Social Media can now be used for Public Disclosure

Grete Chan, 4 April 2013


The US Securities and Exchange Commission (SEC) finally passed a long-awaited decision to recognize social media as a valid form of communication to investors. The only condition is that they must make their investors aware of their intention to use social media to make announcements well in advance.

This debate arose when Netflix CEO, Reed Hastings, made an announcement on Facebook which the SEC alleged to be material information which was not disclosed in accordance to Regulation FD.  Regulatory wise, this rule exists to prevent company announcement of “material information” in an unfair and limited way, which has the potential to move its stock price to the limited few investors who saw the news.

Regulation FD requires that companies must distribute a press release through a “widely disseminated” news or wire service or another “non-exclusionary method of disclosure”. The material information should be disclosed at the same time to all investor.
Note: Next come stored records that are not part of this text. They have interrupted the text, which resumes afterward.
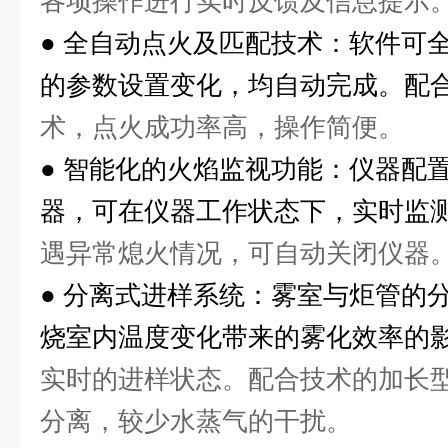
各项操作进行实时反馈及信息提示
●
全自动点火及匹配技术：软件可
的参数设置变化，均自动完成。配
术，点火成功率高，操作简便。
●
智能化的火焰监视功能：仪器配置
器，可在仪器工作状态下，实时监
遇异常熄火情况，可自动关闭仪器
●
分离式进样系统：雾室与炬管的
烧室内温度变化带来的雾化效率的
实时的进样状态。配合技术的加长
分离，较少水蒸气的干扰。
The SEC report published on Tuesday confirmed that the agency did not allege wrongdoing or recommend an enforcement action against Hasting.

While this is a victory for many tech companies who advocated the use of social media and even company websites to make disclosures to their investors, the SEC cautioned,

Companies should review the Commission’s existing guidance — it is flexible enough to address questions that arise for companies that choose to communicate through social media, and the guidance does so in a straightforward manner.